Tuesday, March 24, 2009

Fat & Milk: Food processing

I rendered an 8-pound behemoth of lard on Friday, a peaceful & pleasant all-day process that yielded more than a gallon of liquid pig fat the color of butterscotch. Immensely satisfying, pouring all that lard into little white tubs, labeling and sticking in the freezer. I've rendered lard before, but never this much, and never such expensive (ergo good? I hope? please?) lard. 

What to do with all that pedigreed fat I've no idea, but will figure out. Meanwhile, I put aside a tiny bit to make the lovely, fragile lard pastry from Jennifer McLagan's Fat, which I used for the buttermilk pie out of Anne Mendelson's Milk. The whole thing (see above) was delectable and handsome and, for once, handsomely photographed.

This morning: bagels and cream cheese.

Made the bagels, made the cream cheese. The chewy bagels are baked from the outstanding recipe in Bernard Clayton's Book of Breads. This is the second batch of the week, and I've never made anything more popular with finical children and spouse. I'm not Jewish, I'm not from New York City, and the perfect bagel is not my Lost Chord (that would be the Maddox spoon roll) so I don't claim authority. But I have eaten thousands of bagels over the years, and never encountered any as good as these. More about bagel-making in a future post.
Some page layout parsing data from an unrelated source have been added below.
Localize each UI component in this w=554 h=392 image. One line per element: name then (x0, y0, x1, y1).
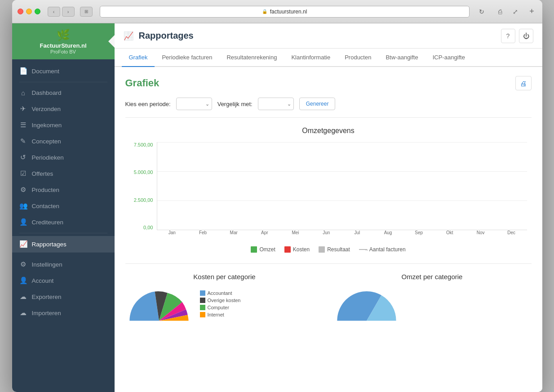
reload-button[interactable]: ↻ (477, 7, 487, 17)
logo-subtitle: ProFoto BV (50, 49, 76, 54)
x-label-okt: Okt (434, 230, 465, 241)
compare-select-wrapper (258, 98, 294, 110)
content-area: Grafiek 🖨 Kies een periode: Vergelijk me… (115, 67, 542, 392)
period-select[interactable] (176, 98, 212, 110)
sidebar-item-contacten[interactable]: 👥 Contacten (12, 198, 115, 214)
back-button[interactable]: ‹ (48, 7, 60, 17)
power-button[interactable]: ⏻ (519, 29, 533, 43)
kosten-pie-container: Kosten per categorie (125, 273, 324, 324)
traffic-lights (18, 9, 40, 14)
sidebar-item-offertes[interactable]: ☑ Offertes (12, 165, 115, 182)
tab-resultatenrekening[interactable]: Resultatenrekening (219, 49, 284, 67)
kosten-pie-svg (125, 286, 193, 322)
legend-label-kosten: Kosten (293, 246, 310, 253)
ingekomen-icon: ☰ (19, 121, 27, 129)
nav-separator-2 (19, 233, 107, 233)
tab-periodieke-facturen[interactable]: Periodieke facturen (155, 49, 219, 67)
bar-chart: 7.500,00 5.000,00 2.500,00 0,00 (130, 142, 527, 241)
legend-label-omzet: Omzet (259, 246, 275, 253)
forward-button[interactable]: › (62, 7, 75, 17)
sidebar-item-document[interactable]: 📄 Document (12, 63, 115, 79)
sidebar-label-rapportages: Rapportages (32, 241, 66, 248)
omzet-pie-container: Omzet per categorie (333, 273, 532, 324)
lock-icon: 🔒 (262, 9, 267, 14)
reader-button[interactable]: ⊞ (80, 7, 93, 17)
browser-titlebar: ‹ › ⊞ 🔒 factuursturen.nl ↻ ⎙ ⤢ + (12, 0, 542, 23)
maximize-button[interactable] (35, 9, 40, 14)
tab-klantinformatie[interactable]: Klantinformatie (284, 49, 337, 67)
top-bar-actions: ? ⏻ (501, 29, 533, 43)
y-axis: 7.500,00 5.000,00 2.500,00 0,00 (130, 142, 157, 230)
logo-icon: 🌿 (57, 29, 70, 41)
kosten-pie-chart (125, 286, 193, 324)
x-label-jul: Jul (342, 230, 373, 241)
sidebar-item-dashboard[interactable]: ⌂ Dashboard (12, 85, 115, 101)
top-bar: 📈 Rapportages ? ⏻ (115, 23, 542, 49)
tab-icp-aangifte[interactable]: ICP-aangifte (425, 49, 472, 67)
sidebar-item-account[interactable]: 👤 Account (12, 272, 115, 289)
sidebar-label-document: Document (32, 68, 60, 75)
tab-btw-aangifte[interactable]: Btw-aangifte (378, 49, 425, 67)
period-label: Kies een periode: (125, 101, 171, 107)
legend-color-kosten (284, 246, 291, 253)
kosten-pie-title: Kosten per categorie (125, 273, 324, 281)
omzet-pie-svg (333, 286, 400, 322)
address-bar-container: 🔒 factuursturen.nl (100, 6, 470, 18)
legend-color-omzet (251, 246, 257, 253)
share-button[interactable]: ⎙ (494, 7, 506, 17)
pie-label-overige: Overige kosten (208, 298, 241, 303)
sidebar-item-crediteuren[interactable]: 👤 Crediteuren (12, 214, 115, 230)
sidebar-label-crediteuren: Crediteuren (32, 219, 64, 226)
help-button[interactable]: ? (501, 29, 515, 43)
sidebar-item-verzonden[interactable]: ✈ Verzonden (12, 101, 115, 117)
tab-producten[interactable]: Producten (337, 49, 378, 67)
sidebar-label-ingekomen: Ingekomen (32, 122, 62, 129)
pie-legend-overige: Overige kosten (200, 298, 241, 303)
dashboard-icon: ⌂ (19, 89, 27, 97)
sidebar-item-exporteren[interactable]: ☁ Exporteren (12, 289, 115, 305)
sidebar-item-rapportages[interactable]: 📈 Rapportages (12, 236, 115, 252)
minimize-button[interactable] (26, 9, 32, 14)
address-bar[interactable]: 🔒 factuursturen.nl (100, 6, 470, 18)
sidebar-item-concepten[interactable]: ✎ Concepten (12, 133, 115, 149)
y-label-2500: 2.500,00 (134, 197, 153, 203)
bars-row (157, 142, 527, 230)
x-label-feb: Feb (187, 230, 218, 241)
exporteren-icon: ☁ (19, 293, 27, 301)
sidebar-item-periodieken[interactable]: ↺ Periodieken (12, 149, 115, 165)
instellingen-icon: ⚙ (19, 260, 27, 268)
close-button[interactable] (18, 9, 23, 14)
pie-color-overige (200, 298, 205, 303)
legend-resultaat: Resultaat (319, 246, 350, 253)
sidebar-label-verzonden: Verzonden (32, 106, 61, 112)
top-bar-icon: 📈 (124, 31, 133, 41)
pie-legend-accountant: Accountant (200, 290, 241, 296)
sidebar-item-instellingen[interactable]: ⚙ Instellingen (12, 256, 115, 272)
main-content: 📈 Rapportages ? ⏻ Grafiek Periodieke fac… (115, 23, 542, 392)
pie-color-computer (200, 305, 205, 310)
concepten-icon: ✎ (19, 137, 27, 145)
pie-color-accountant (200, 290, 205, 296)
tab-grafiek[interactable]: Grafiek (122, 49, 155, 67)
fullscreen-button[interactable]: ⤢ (509, 7, 522, 17)
sidebar-item-producten[interactable]: ⚙ Producten (12, 182, 115, 198)
x-label-nov: Nov (465, 230, 496, 241)
section-title: Grafiek (125, 77, 160, 89)
sidebar-label-offertes: Offertes (32, 170, 53, 177)
sidebar-item-ingekomen[interactable]: ☰ Ingekomen (12, 117, 115, 133)
verzonden-icon: ✈ (19, 105, 27, 113)
x-axis: Jan Feb Mar Apr Mei Jun Jul Aug Sep Okt … (157, 230, 527, 241)
sidebar-item-importeren[interactable]: ☁ Importeren (12, 305, 115, 321)
app-container: 🌿 FactuurSturen.nl ProFoto BV 📄 Document… (12, 23, 542, 392)
add-tab-button[interactable]: + (527, 7, 537, 17)
omzet-pie-content (333, 286, 532, 324)
section-header: Grafiek 🖨 (125, 76, 532, 90)
generate-button[interactable]: Genereer (299, 98, 336, 110)
compare-select[interactable] (258, 98, 294, 110)
x-label-jan: Jan (157, 230, 188, 241)
print-button[interactable]: 🖨 (515, 76, 532, 90)
account-icon: 👤 (19, 276, 27, 285)
y-label-7500: 7.500,00 (134, 142, 153, 147)
sidebar-arrow (108, 35, 115, 48)
browser-actions: ⎙ ⤢ (494, 7, 522, 17)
The cream cheese, concocted from Milk, was not so fabulous. You warm up milk, cream, and a little buttermilk, add a crushed rennet tablet (as in Junket) and let sit in a quiet corner for a day where it will ripen into something with the texture of sour cream. You pour this into a cheesecloth-lined sieve, tie the cloth up around the ball of semisolid dairy product, hang it over the sieve to drain for a few hours, then top with weights or heavy cans to press out the remaining whey (which you can use to make incredible bread. . . or bagels.) Sounds complicated, isn't. The resulting "cream cheese" is loose and tart, more suited to topping a baked potato than a bagel. I might try again making some slight alterations. Or not. 


  1. Would you post an instructional essay about how to render lard? Pretty please?

    And I had given bagels up as a worthwhile home endeavor--was I wrong? Is this recipe worth my time, and how long does it take?

  2. Yes, I will do both. And both are easy. The bagels are incredible especially, of course, made with whey. Though how would I know? I've never made them with water.

  3. I love the drift toward basic foods made from scratch. We tend to forget where what we eat comes from and how it got to be what it is. Great for the kids to learn---and happy to hear that they are responding to the resulting goodies! Far better than pigs ears! They deserve the break!

  4. having now sampled these homemade bagels, i now NEED the recipe. take it from a pregnant morning sick lady when she says such a thing. can you post, or if i should buy a book, which book?

  5. Random that I am leaving this months later, but I saved this post & made the Jo Goldenberg recipe. I am not a bread baker, and they turned out terrible! My biggest deviation from the recipe was that after shaping them, I let them sit in the fridge overnight to bake the next day. Some recipes call for this, but this one did not. Wondering if you've ever made the dough the day previous so you don't have to do it the morning of.